DESIGN

TRADITIONAL CERAMICS FROM APULIA RENOVATED THROUGH DESIGN

Aug 01, 2017 admin

FROM THE ANCIENT FURNACES FROM FASANO, THE CERAMICS BY VALENTINA DE CAROLIS, WHO TRANSLATES PAST DECORATIONS INTO CONTEMPORARY SIGNS

You can talk of tradition if that has the ability to renew itself following the contemporary language.

It’s from this idea that the new research carried out by Valentina De Carolis was born, a designer that – after the diploma in industrial design (porcelain specialization) and the degree in Product Design at the Rome Sapienza University – chose to go back to her beloved Fasano, in Apulia, to find new sources of inspiration and renew old bounds.

Your quest for design has its roots in your homeland, how did you choose to become a designer?

“It was a choice that occurred in a natural way. I define myself a designer by vocation, I can’t really think about devoting myself to something different from design. In the same way, it’s natural for me to be influenced by what I have around. Fasano, the Apulia are the beautiful places that surround me every day. I like to tell their stories through the objects I create”.

The collections have different names such as Filet, Dettagli, both linked to a past, which is actualized.

“I choose decorations, shapes, signs and colours that first of all tell something about myself. When I create something new, I personally follow every step of the processes: from the drawing to the finished item, then it is up to the people working in workshops who will take care of the production proccesses. The past is present, actualized with lines and colors that speak about a contemporary language”.

 Who are your collections addressed to?

“When I design a product, I address it to everybody.
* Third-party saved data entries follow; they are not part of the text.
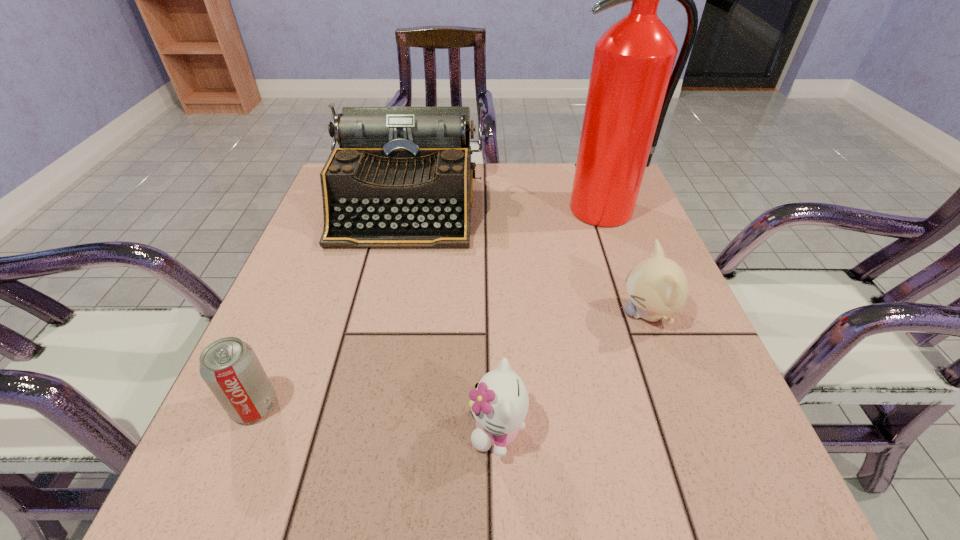 Find the location of `the tallest object`. the tallest object is located at coordinates (631, 85).

The image size is (960, 540). What are the coordinates of `the second tallest object` in the screenshot? It's located at (402, 178).

At what (x,y) coordinates should I click in order to perform the action: click on the third nearest object. Please return your answer as a coordinate pair (x, y). This screenshot has height=540, width=960. Looking at the image, I should click on (657, 286).

At what (x,y) coordinates should I click in order to perform the action: click on the right kitten. Please return your answer as a coordinate pair (x, y). Looking at the image, I should click on (657, 286).

At what (x,y) coordinates should I click in order to perform the action: click on soda can. Please return your answer as a coordinate pair (x, y). This screenshot has height=540, width=960. Looking at the image, I should click on (230, 368).

The width and height of the screenshot is (960, 540). I want to click on the left kitten, so click(499, 403).

Image resolution: width=960 pixels, height=540 pixels. Find the location of `free region located at the nozzle of the fire extinguisher`. free region located at the nozzle of the fire extinguisher is located at coordinates (615, 244).

The image size is (960, 540). I want to click on vacant space located 0.070m on the keyboard of the typewriter, so click(x=391, y=272).

You are a GUI agent. You are given a task and a screenshot of the screen. Output one action in this format:
    pyautogui.click(x=<x>, y=<y>)
    Task: Click on the vacant area located on the face of the farther kitten
    
    Given the screenshot: What is the action you would take?
    491,314

Image resolution: width=960 pixels, height=540 pixels. I want to click on free space located on the face of the farther kitten, so click(x=486, y=314). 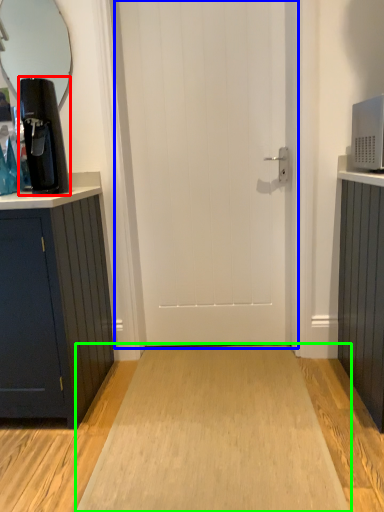 Question: Which object is positioned closest to coffee machine (highlighted by a red box)? Select from door (highlighted by a blue box) and plain (highlighted by a green box).

Choices:
 (A) door
 (B) plain

Answer: (A) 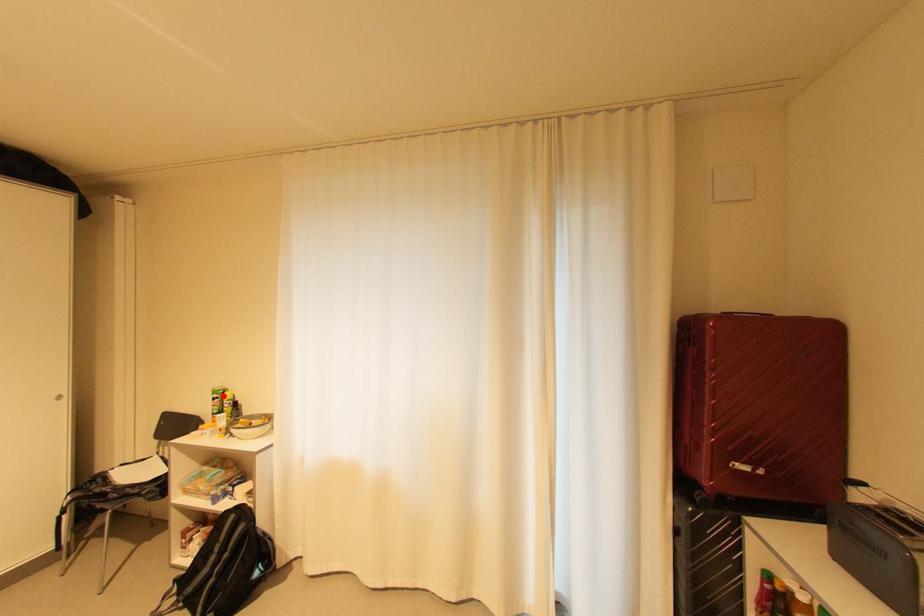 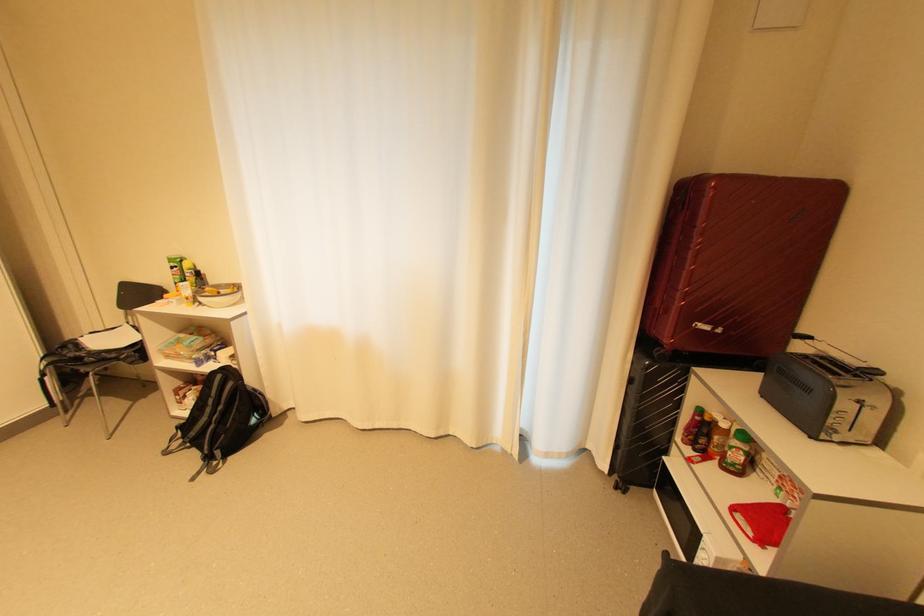 Find the pixel in the second image that matches the highlighted location in the first image.

(180, 265) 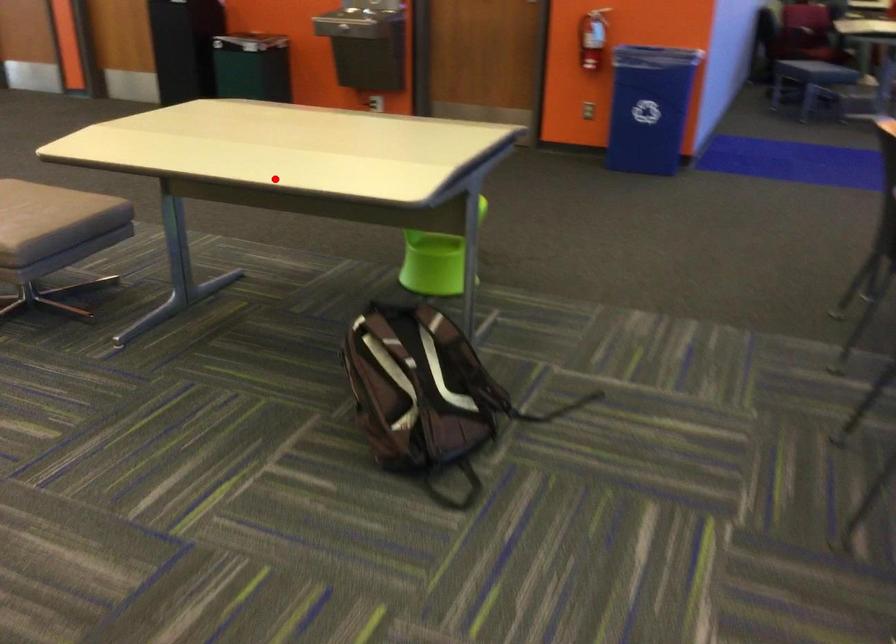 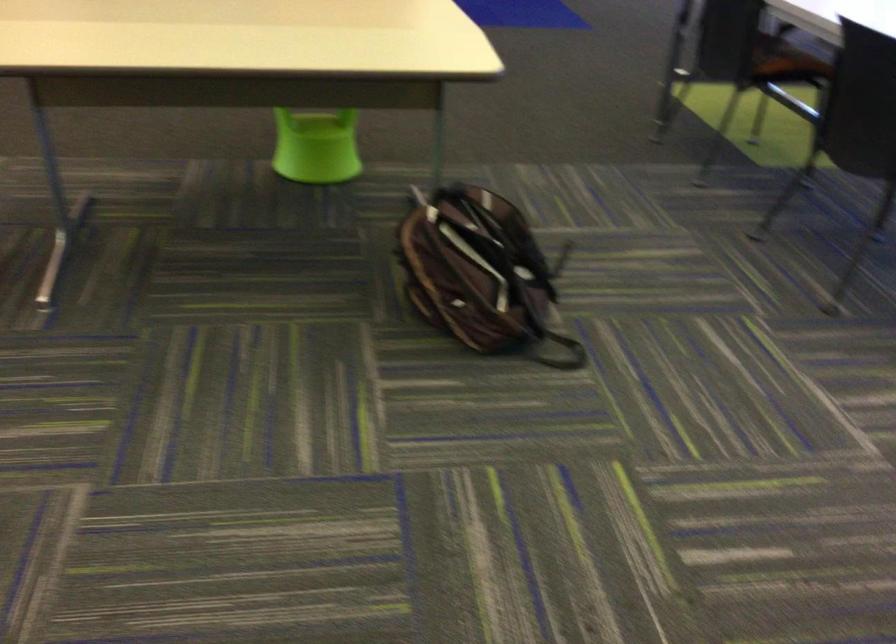 Question: A red point is marked in image1. In image2, is the corresponding 3D point closer to the camera or farther? Reply with the corresponding letter.

Choices:
 (A) The corresponding 3D point is closer.
 (B) The corresponding 3D point is farther.

Answer: (A) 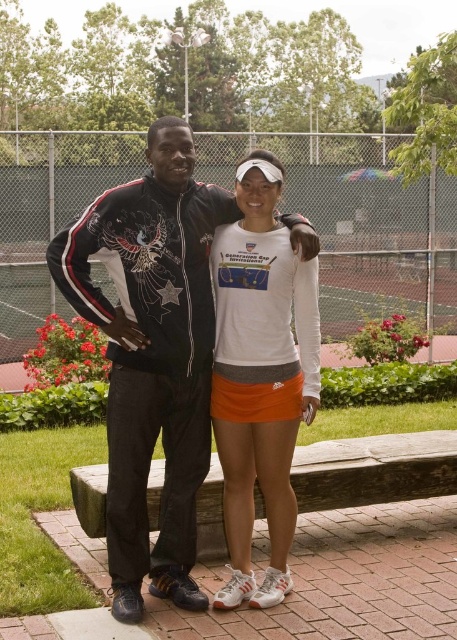 Question: Which of the following is the closest to the observer?

Choices:
 (A) (242, 492)
 (B) (180, 344)

Answer: (B)

Question: Which of the following is the farthest from the observer?

Choices:
 (A) matte black jacket at center
 (B) white matte tennis skirt at center

Answer: (B)

Question: Is matte black jacket at center to the left of white matte tennis skirt at center from the viewer's perspective?

Choices:
 (A) no
 (B) yes

Answer: (B)

Question: Is matte black jacket at center bigger than white matte tennis skirt at center?

Choices:
 (A) no
 (B) yes

Answer: (B)

Question: In this image, where is matte black jacket at center located relative to white matte tennis skirt at center?

Choices:
 (A) right
 (B) left

Answer: (B) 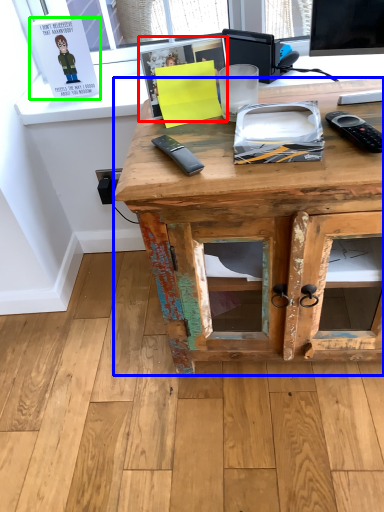 Question: Which object is the farthest from book (highlighted by a red box)? Choose among these: desk (highlighted by a blue box) or book (highlighted by a green box).

Choices:
 (A) desk
 (B) book

Answer: (B) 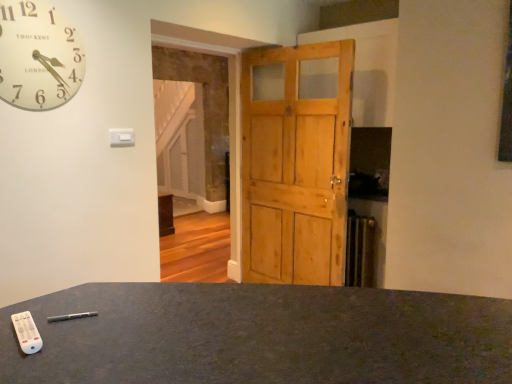 Question: Can you confirm if matte black desk at lower center is smaller than natural wood barn door at center?

Choices:
 (A) yes
 (B) no

Answer: (B)

Question: Does matte black desk at lower center have a greater width compared to natural wood barn door at center?

Choices:
 (A) yes
 (B) no

Answer: (A)

Question: From the image's perspective, is matte black desk at lower center above natural wood barn door at center?

Choices:
 (A) yes
 (B) no

Answer: (B)

Question: From a real-world perspective, is matte black desk at lower center physically below natural wood barn door at center?

Choices:
 (A) no
 (B) yes

Answer: (B)

Question: Considering the relative sizes of matte black desk at lower center and natural wood barn door at center in the image provided, is matte black desk at lower center taller than natural wood barn door at center?

Choices:
 (A) no
 (B) yes

Answer: (A)

Question: Looking at their shapes, would you say white wooden clock at upper left is wider or thinner than natural wood barn door at center?

Choices:
 (A) wide
 (B) thin

Answer: (B)

Question: Is white wooden clock at upper left to the left or to the right of natural wood barn door at center in the image?

Choices:
 (A) left
 (B) right

Answer: (A)

Question: From a real-world perspective, is white wooden clock at upper left physically located above or below natural wood barn door at center?

Choices:
 (A) below
 (B) above

Answer: (B)

Question: From the image's perspective, relative to natural wood barn door at center, is white wooden clock at upper left above or below?

Choices:
 (A) above
 (B) below

Answer: (A)

Question: From a real-world perspective, is natural wood barn door at center above or below white wooden clock at upper left?

Choices:
 (A) above
 (B) below

Answer: (B)

Question: Choose the correct answer: Is natural wood barn door at center inside white wooden clock at upper left or outside it?

Choices:
 (A) inside
 (B) outside

Answer: (B)

Question: In terms of width, does natural wood barn door at center look wider or thinner when compared to white wooden clock at upper left?

Choices:
 (A) wide
 (B) thin

Answer: (A)

Question: Visually, is natural wood barn door at center positioned to the left or to the right of white wooden clock at upper left?

Choices:
 (A) right
 (B) left

Answer: (A)

Question: Is point (185, 377) positioned closer to the camera than point (31, 105)?

Choices:
 (A) farther
 (B) closer

Answer: (B)

Question: Looking at their shapes, would you say matte black desk at lower center is wider or thinner than white wooden clock at upper left?

Choices:
 (A) thin
 (B) wide

Answer: (B) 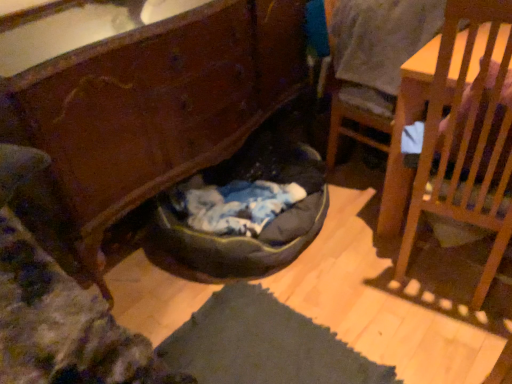 What do you see at coordinates (240, 237) in the screenshot? I see `dark gray fabric bean bag at lower center` at bounding box center [240, 237].

Find the location of `dark gray fabric bean bag at lower center`. dark gray fabric bean bag at lower center is located at coordinates (240, 237).

What is the approximate height of white cotton shirt at upper right?

white cotton shirt at upper right is 12.45 inches tall.

What do you see at coordinates (379, 46) in the screenshot? Image resolution: width=512 pixels, height=384 pixels. I see `white cotton shirt at upper right` at bounding box center [379, 46].

What is the approximate width of wooden chair at right, placed as the second chair when sorted from left to right?

18.05 inches.

This screenshot has height=384, width=512. What do you see at coordinates (377, 49) in the screenshot? I see `wooden chair at right, placed as the first chair when sorted from left to right` at bounding box center [377, 49].

Locate an element on the screen. The image size is (512, 384). wooden cabinet at lower center is located at coordinates (145, 119).

At what (x,y) coordinates should I click in order to perform the action: click on dark gray fabric bean bag at lower center. Please return your answer as a coordinate pair (x, y). This screenshot has width=512, height=384. Looking at the image, I should click on (240, 237).

From the image's perspective, is wooden cabinet at lower center positioned above or below wooden chair at right, marked as the second chair in a right-to-left arrangement?

Based on their image positions, wooden cabinet at lower center is located beneath wooden chair at right, marked as the second chair in a right-to-left arrangement.

How different are the orientations of wooden cabinet at lower center and wooden chair at right, marked as the second chair in a right-to-left arrangement, in degrees?

1.07 degrees separate the facing orientations of wooden cabinet at lower center and wooden chair at right, marked as the second chair in a right-to-left arrangement.

Would you say wooden chair at right, placed as the first chair when sorted from left to right, is part of wooden cabinet at lower center's contents?

No, wooden chair at right, placed as the first chair when sorted from left to right, is not a part of wooden cabinet at lower center.

Between wooden cabinet at lower center and wooden chair at right, marked as the second chair in a right-to-left arrangement, which one has larger size?

wooden cabinet at lower center.

Measure the distance between white cotton shirt at upper right and wooden chair at right, placed as the second chair when sorted from left to right.

The distance of white cotton shirt at upper right from wooden chair at right, placed as the second chair when sorted from left to right, is 18.79 inches.

Is point (333, 49) behind point (467, 74)?

That is True.

From a real-world perspective, is white cotton shirt at upper right physically located above or below wooden chair at right, placed as the second chair when sorted from left to right?

From a real-world perspective, white cotton shirt at upper right is physically above wooden chair at right, placed as the second chair when sorted from left to right.

Is white cotton shirt at upper right not near wooden chair at right, placed as the second chair when sorted from left to right?

No.

Could wooden cabinet at lower center be considered to be inside wooden chair at right, placed as the second chair when sorted from left to right?

Definitely not — wooden cabinet at lower center is not inside wooden chair at right, placed as the second chair when sorted from left to right.

From the image's perspective, is wooden chair at right, the first chair in the right-to-left sequence, located above or below wooden cabinet at lower center?

Clearly, from the image's perspective, wooden chair at right, the first chair in the right-to-left sequence, is below wooden cabinet at lower center.

Does wooden chair at right, the first chair in the right-to-left sequence, have a lesser width compared to wooden cabinet at lower center?

Yes, wooden chair at right, the first chair in the right-to-left sequence, is thinner than wooden cabinet at lower center.

Is wooden chair at right, the first chair in the right-to-left sequence, taller or shorter than wooden cabinet at lower center?

wooden chair at right, the first chair in the right-to-left sequence, is shorter than wooden cabinet at lower center.

Identify the location of bean bag chair below the white cotton shirt at upper right (from the image's perspective). (240, 237).

From the image's perspective, does dark gray fabric bean bag at lower center appear higher than white cotton shirt at upper right?

Actually, dark gray fabric bean bag at lower center appears below white cotton shirt at upper right in the image.

Between dark gray fabric bean bag at lower center and white cotton shirt at upper right, which one has smaller width?

With smaller width is white cotton shirt at upper right.

Considering the positions of point (225, 172) and point (387, 88), is point (225, 172) closer or farther from the camera than point (387, 88)?

Point (225, 172) is positioned farther from the camera compared to point (387, 88).

Are wooden chair at right, the first chair in the right-to-left sequence, and white cotton shirt at upper right far apart?

No, there isn't a large distance between wooden chair at right, the first chair in the right-to-left sequence, and white cotton shirt at upper right.

The width and height of the screenshot is (512, 384). In order to click on clothing above the wooden chair at right, the first chair in the right-to-left sequence (from a real-world perspective) in this screenshot , I will do `click(379, 46)`.

In the scene shown: From the image's perspective, is wooden chair at right, the first chair in the right-to-left sequence, over white cotton shirt at upper right?

No, from the image's perspective, wooden chair at right, the first chair in the right-to-left sequence, is not above white cotton shirt at upper right.

Is wooden cabinet at lower center aimed at white cotton shirt at upper right?

Yes, wooden cabinet at lower center is facing white cotton shirt at upper right.

Choose the correct answer: Is wooden cabinet at lower center inside white cotton shirt at upper right or outside it?

wooden cabinet at lower center exists outside the volume of white cotton shirt at upper right.

From a real-world perspective, which object stands above the other?

white cotton shirt at upper right, from a real-world perspective.

From the image's perspective, which is below, wooden cabinet at lower center or white cotton shirt at upper right?

From the image's view, wooden cabinet at lower center is below.

How many degrees apart are the facing directions of wooden chair at right, marked as the second chair in a right-to-left arrangement, and white cotton shirt at upper right?

There is a 6.24-degree angle between the facing directions of wooden chair at right, marked as the second chair in a right-to-left arrangement, and white cotton shirt at upper right.

Is wooden chair at right, placed as the first chair when sorted from left to right, shorter than white cotton shirt at upper right?

Incorrect, the height of wooden chair at right, placed as the first chair when sorted from left to right, does not fall short of that of white cotton shirt at upper right.

From a real-world perspective, between wooden chair at right, placed as the first chair when sorted from left to right, and white cotton shirt at upper right, who is vertically lower?

wooden chair at right, placed as the first chair when sorted from left to right.

Identify the location of the 1st chair to the right of the wooden cabinet at lower center, counting from the anchor's position. Image resolution: width=512 pixels, height=384 pixels. (377, 49).

The width and height of the screenshot is (512, 384). In order to click on chair located in front of the white cotton shirt at upper right in this screenshot , I will do `click(468, 139)`.

When comparing their distances from wooden cabinet at lower center, does wooden chair at right, placed as the second chair when sorted from left to right, or dark gray fabric bean bag at lower center seem further?

wooden chair at right, placed as the second chair when sorted from left to right, is further to wooden cabinet at lower center.

When comparing their distances from wooden chair at right, placed as the first chair when sorted from left to right, does wooden cabinet at lower center or wooden chair at right, placed as the second chair when sorted from left to right, seem further?

The object further to wooden chair at right, placed as the first chair when sorted from left to right, is wooden cabinet at lower center.

From the image, which object appears to be nearer to dark gray fabric bean bag at lower center, wooden cabinet at lower center or white cotton shirt at upper right?

wooden cabinet at lower center is positioned closer to the anchor dark gray fabric bean bag at lower center.

From the image, which object appears to be farther from white cotton shirt at upper right, dark gray fabric bean bag at lower center or wooden chair at right, placed as the first chair when sorted from left to right?

The object further to white cotton shirt at upper right is dark gray fabric bean bag at lower center.

Which object lies further to the anchor point wooden cabinet at lower center, wooden chair at right, marked as the second chair in a right-to-left arrangement, or wooden chair at right, placed as the second chair when sorted from left to right?

The object further to wooden cabinet at lower center is wooden chair at right, placed as the second chair when sorted from left to right.

Based on their spatial positions, is wooden chair at right, marked as the second chair in a right-to-left arrangement, or white cotton shirt at upper right further from dark gray fabric bean bag at lower center?

white cotton shirt at upper right is positioned further to the anchor dark gray fabric bean bag at lower center.

When comparing their distances from white cotton shirt at upper right, does wooden chair at right, placed as the first chair when sorted from left to right, or wooden cabinet at lower center seem further?

wooden cabinet at lower center is positioned further to the anchor white cotton shirt at upper right.

Considering their positions, is white cotton shirt at upper right positioned closer to wooden chair at right, placed as the first chair when sorted from left to right, than wooden cabinet at lower center?

white cotton shirt at upper right lies closer to wooden chair at right, placed as the first chair when sorted from left to right, than the other object.

Find the location of `clothing between wooden cabinet at lower center and wooden chair at right, the first chair in the right-to-left sequence, from left to right`. clothing between wooden cabinet at lower center and wooden chair at right, the first chair in the right-to-left sequence, from left to right is located at coordinates (379, 46).

Find the location of a particular element. clothing between dark gray fabric bean bag at lower center and wooden chair at right, placed as the second chair when sorted from left to right, in the horizontal direction is located at coordinates pos(379,46).

This screenshot has height=384, width=512. What are the coordinates of `bean bag chair located between wooden cabinet at lower center and wooden chair at right, placed as the first chair when sorted from left to right, in the left-right direction` in the screenshot? It's located at (240, 237).

Image resolution: width=512 pixels, height=384 pixels. Identify the location of bean bag chair between wooden cabinet at lower center and wooden chair at right, the first chair in the right-to-left sequence, in the horizontal direction. (240, 237). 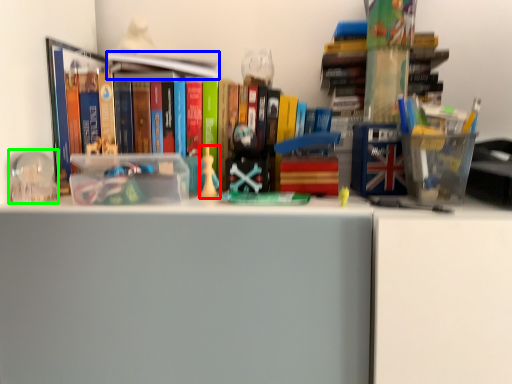 Question: Considering the real-world distances, which object is closest to toy (highlighted by a red box)? book (highlighted by a blue box) or toy (highlighted by a green box).

Choices:
 (A) book
 (B) toy

Answer: (A)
I look for a refined language that, at the same time, can be appreciated without too many filters. I don’t like the niche or conceptual design”.

Function, personal suggestions and local inspiration, what is the most recent collection that includes all these aspects?

“A collection of plates and bowls inspired by the Minaret, a Moorish-style building, built in 1912 in Fasano, amazing jewel I discovered with Fai (I am the delegate of this association).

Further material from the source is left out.